На стертой по углам фотокарточке был изображен статный крепкий мужчина с волосами светло-русыми, озорно зачесанными набок, аккуратно подстриженными усами и бородой, в классическом костюме и галстуке. В нем я сразу узнал Осипа. На фотографической карточке он обнимал нежно за плечо стоящую с ним рядом девочку. Та беззаботно улыбалась, взгляд ее был ясным, по-детски чистым. Я повернул фотографию и прочел: «Профессор Александров с дочерью Марией». Посмотрел еще раз, и как током прошибло: «В миру Мария Александрова». Согбенная фигурка, Осип, поглядывающий на нее и с любовью и со строгостию, взгляд этот проникновенный…

Когда хозяин каморки явился, я сидел на своем лежаке и смотрел в пол, перелистывая свой никчемный блокнот с записями полными гордыни, самолюбия. Всего за пару минут до прихода истопника я вгляделся в его простой карандашик и поразмыслил, усмотрев в душе своей покой: «Сколько ручек исписывают не за ради Христа.
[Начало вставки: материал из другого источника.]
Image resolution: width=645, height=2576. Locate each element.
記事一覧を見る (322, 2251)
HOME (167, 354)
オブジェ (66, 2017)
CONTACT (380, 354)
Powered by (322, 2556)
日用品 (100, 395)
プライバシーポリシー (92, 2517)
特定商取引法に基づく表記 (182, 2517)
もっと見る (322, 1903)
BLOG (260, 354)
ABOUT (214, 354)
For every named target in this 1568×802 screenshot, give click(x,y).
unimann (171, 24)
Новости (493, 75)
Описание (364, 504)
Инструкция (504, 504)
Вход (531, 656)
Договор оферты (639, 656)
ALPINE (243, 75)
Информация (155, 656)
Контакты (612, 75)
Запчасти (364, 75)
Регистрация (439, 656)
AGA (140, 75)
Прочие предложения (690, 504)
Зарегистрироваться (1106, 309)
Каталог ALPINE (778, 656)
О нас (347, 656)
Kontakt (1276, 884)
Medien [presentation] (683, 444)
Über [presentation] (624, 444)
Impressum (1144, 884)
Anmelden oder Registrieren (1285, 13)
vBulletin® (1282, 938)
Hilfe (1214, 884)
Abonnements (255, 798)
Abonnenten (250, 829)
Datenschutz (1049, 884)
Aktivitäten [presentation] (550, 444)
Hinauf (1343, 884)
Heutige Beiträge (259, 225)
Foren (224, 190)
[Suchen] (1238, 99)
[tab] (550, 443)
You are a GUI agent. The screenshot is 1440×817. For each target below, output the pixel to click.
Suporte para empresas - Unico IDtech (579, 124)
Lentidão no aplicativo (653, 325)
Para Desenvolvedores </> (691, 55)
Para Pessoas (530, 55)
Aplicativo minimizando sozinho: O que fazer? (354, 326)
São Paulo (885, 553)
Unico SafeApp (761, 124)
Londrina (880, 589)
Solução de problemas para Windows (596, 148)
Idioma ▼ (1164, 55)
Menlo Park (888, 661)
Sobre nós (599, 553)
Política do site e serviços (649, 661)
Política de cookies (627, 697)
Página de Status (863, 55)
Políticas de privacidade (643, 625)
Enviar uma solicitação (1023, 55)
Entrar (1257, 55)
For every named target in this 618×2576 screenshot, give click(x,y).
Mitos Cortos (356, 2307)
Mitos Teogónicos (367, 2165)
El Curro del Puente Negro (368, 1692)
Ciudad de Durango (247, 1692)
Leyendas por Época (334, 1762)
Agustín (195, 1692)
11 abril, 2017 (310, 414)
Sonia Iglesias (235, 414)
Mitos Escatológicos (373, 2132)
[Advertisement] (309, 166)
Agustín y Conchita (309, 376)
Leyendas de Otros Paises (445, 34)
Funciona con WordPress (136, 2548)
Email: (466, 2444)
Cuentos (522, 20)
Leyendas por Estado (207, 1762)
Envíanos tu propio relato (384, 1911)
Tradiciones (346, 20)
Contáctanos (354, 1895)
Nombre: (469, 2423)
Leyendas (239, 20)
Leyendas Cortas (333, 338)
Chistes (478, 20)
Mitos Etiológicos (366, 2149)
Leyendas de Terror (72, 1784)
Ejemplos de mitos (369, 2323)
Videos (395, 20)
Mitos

А химии-то сколько! Раз уж держишь в руке ручку, мягкую, удобную письменную принадлежность, ради которой столь великие производства работают, и Земли баланс нарушают, и отравляют окружающую среду, так употребляй сей предмет токмо по назначению – для реализации творческого начала человеческого, ведущего к росту души и исканиям истины, правды; или хоть к учению необходимому употребляй, или же хоть чтобы родным, что далеко, весточку подать… Но коли не для того, так и не бери лучше в руки вовсе предметов, что в создании своем тяжелы для Земли, а тебе, видимо, непотребны в сей час.

Таково да будет отношение наше и к прочим предметам, что более или менее доступны нам к приобретению, но миру в тягость и разрушение. Нам же не на пользу. Если применение этой вещи будет в высшем смысле полезным для нас в настоящее время – то благослови нас Бог.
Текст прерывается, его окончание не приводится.